Legal Aspects of Healthcare Administration

Medical Staff

The delineation of clinical privileges is important for improving the quality of patient care. This process is aimed at determining whether an individual practitioner can be allowed to perform diagnostic tests or therapeutic procedures (Pozgar, 2011, p. 182). It is essential for ensuring that the treatment is provided by competent professionals.

When the governing body approves the appointment or reappointment of physicians to medical staff, they assume a part of the responsibility for the actions of these professionals. Thus, they will pay more attention to the competence of these individuals. So, this activity is vital for safeguarding the wellbeing of patients.

A physician, who fails to respond to an emergency call, can be accused of negligence if a patient dies or sustains a permanent injury (Pozgar, 2011, p. 186). Therefore, this professional can be deprived of his/her license. Provided that this person has to attend another patient, he/she should appoint another service physician.

Hospitals are usually liable for every mistake made by a physician if this action or omission is related to the scope of his/her professional duties.

Hospital administrators can respond to disruptive behavior by giving informal counseling or developing a rehabilitation plan.

Provided that two physicians disagree about the needs of a patient, an attending physician should choose the evidence-based treatment methods that have already been tested. In this case, the main priority should be the wellbeing of a patient.

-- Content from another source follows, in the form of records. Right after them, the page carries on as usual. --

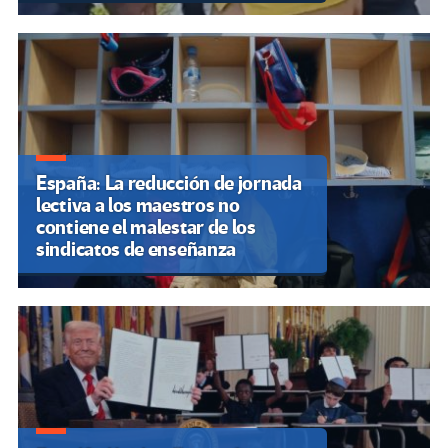
España: La reducción de jornada
lectiva a los maestros no
contiene el malestar de los
sindicatos de enseñanza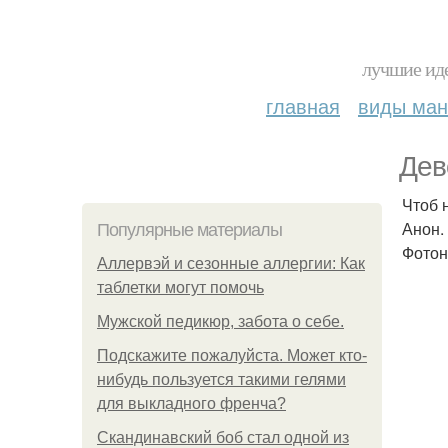
лучшие иде
главная
виды ма
Дев
Чтоб 
Анон.
Популярные материалы
Фотон
Аллервэй и сезонные аллергии: Как
таблетки могут помочь
Мужской педикюр, забота о себе.
Подскажите пожалуйста. Может кто-
нибудь пользуется такими гелями
для выкладного френча?
Скандинавский боб стал одной из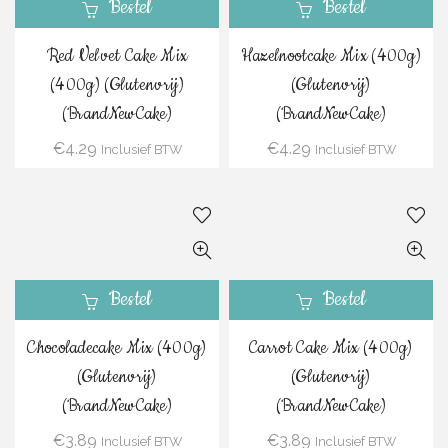
Bestel
Bestel
Red Velvet Cake Mix
Hazelnootcake Mix (400g)
(400g) (Glutenvrij)
(Glutenvrij)
(BrandNewCake)
(BrandNewCake)
€
4.29
€
4.29
Inclusief BTW
Inclusief BTW
Bestel
Bestel
Chocoladecake Mix (400g)
Carrot Cake Mix (400g)
(Glutenvrij)
(Glutenvrij)
(BrandNewCake)
(BrandNewCake)
€
3.89
€
3.89
Inclusief BTW
Inclusief BTW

Radiologists and attending physicians can commit several malpractices. For instance, attending physicians may fail to order imaging studies on time. Moreover, they can misinterpret the images given by a radiologist. In turn, a radiologist can be accused of malpractices, if he/she does not deliver the images on time.

The poor outcome cannot always be attributed to the negligence of a physician if he/she followed evidence-based rules and procedures.

It is believed that a physician abandoned the patient if he discontinued the medical assistance against the intention of a patient (Pozgar, 2011, p. 211). Moreover, a medical worker can be accused of abandonment if he/she does not ask another physician to attend a patient. Additionally, a physician is guilty of abandonment, if he could foresee that the discontinuation of services could harm a patient.

Nursing and the Law

The scope of nursing is changing due to the development of technologies and the new legal or ethical responsibilities of these professionals. In many cases, they should respond to the urgent medical needs of a patient. For instance, they are allowed to make diagnoses and perform some therapeutic procedures such as cardiopulmonary resuscitation (Pozgar, 2011, p. 217). The widening scope of nurses’ duties is important for improving the quality of healthcare.

A nurse anesthetist is only responsible for the administration of anesthesia, while a clinical nurse specialist has to cope with a wide range of tasks such as managing a multi-disciplinary team, integrating evidence-based practices, or educating patients (Pozgar, 2011, p. 222). In other words, these professionals have a wider scope of responsibilities. In their turn, nurse practitioners engage mostly in primary healthcare. For instance, they have to perform some examinations and order some routine diagnostic tests. Yet, they can treat various patients. In contrast, nurse midwives have to work only with female patients and their newborn children.

The legal risks of nurses can face a lawsuit for negligence, malpractices, or documentation errors. Furthermore, the license can be suspended or revoked.

There are several types of errors that are related to the administration of drugs. For instance, a medical worker can choose the wrong drug, dose, or route of administration. These are the main pitfalls that should be avoided.

Nurses must not follow a physician’s order if they believe that it is erroneous. Instead, they need to ask a prescribing physician whether this instruction is valid. Additionally, they should report this case to a nurse manager.

It is important to report the changes in the patient’s condition because these changes often indicate that urgent action should be taken. This information is taken into account by a physician who needs to decide which treatment method should be chosen.

Nurses are not obliged to fix the equipment because they may not have the expertise to do it. However, they should report that this equipment is malfunctioning.

Liability by Departments and Health Care Professionals

The EMTALA (Emergency Medical Treatment and Active Labor Act) is supposed to ensure that every person can receive urgent medical treatment regardless of his/her financial resources or legal status. In other words, this legal action is aimed at increasing the availability of healthcare in the United States.

Sexual impropriety committed by a healthcare practitioner should not be always resolved within a medical institution because the administration can be prejudiced against a person. Furthermore, the victim of abuse may not receive the necessary protection.

It is possible to offer a piece of medical advice via the telephone. However, it is permissible only if a physician posses the records of a patient, especially the results of diagnostic tests. If this information is missing, any recommendations are not acceptable.

Healthcare professionals are concerned about prescription, administration, or control of medications because any error or malpractice can result in significant risks for a patient. In turn, it can lead to the revocation of a license or litigation.

There are several differences between licensing and certification. First of all, licensing can be viewed as the permission given by a state authority. Instead, certification is performed by a private organization. A certificate only implies that a person has reached a certain professional level. Nevertheless, a license is necessary for practicing a medical profession, while the certificate is not.

Reference List

Pozgar, G. (2011). Legal Aspects of Health Care Administration. New York, NY: Jones & Bartlett Publishers.